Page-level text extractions
- Opening Delimiter -

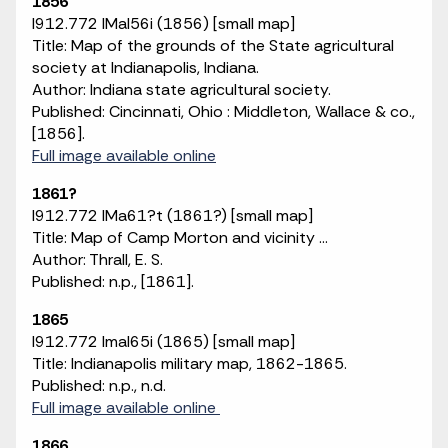
1856
I912.772 IMaI56i (1856) [small map]
Title: Map of the grounds of the State agricultural
society at Indianapolis, Indiana.
Author: Indiana state agricultural society.
Published: Cincinnati, Ohio : Middleton, Wallace & co.,
[1856].
Full image available online
1861?
I912.772 IMa61?t (1861?) [small map]
Title: Map of Camp Morton and vicinity ...
Author: Thrall, E. S.
Published: n.p., [1861].
1865
I912.772 ImaI65i (1865) [small map]
Title: Indianapolis military map, 1862-1865.
Published: n.p., n.d.
Full image available online
1866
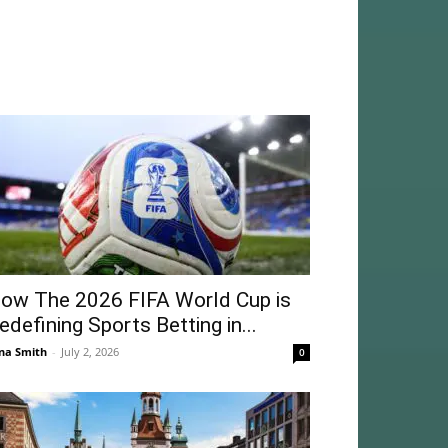
ow The 2026 FIFA World Cup is
edefining Sports Betting in...
na Smith
-
July 2, 2026
0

- Closing Delimiter -

Starting at the line that holds "I912.772 IMa61?t (1861?) [small map]", print each line through the last one of the entries above, exactly and with both ends included; no pictures.

▸ Answer to this problem
I912.772 IMa61?t (1861?) [small map]
Title: Map of Camp Morton and vicinity ...
Author: Thrall, E. S.
Published: n.p., [1861].
1865
I912.772 ImaI65i (1865) [small map]
Title: Indianapolis military map, 1862-1865.
Published: n.p., n.d.
Full image available online
1866
ow The 2026 FIFA World Cup is
edefining Sports Betting in...
na Smith
-
July 2, 2026
0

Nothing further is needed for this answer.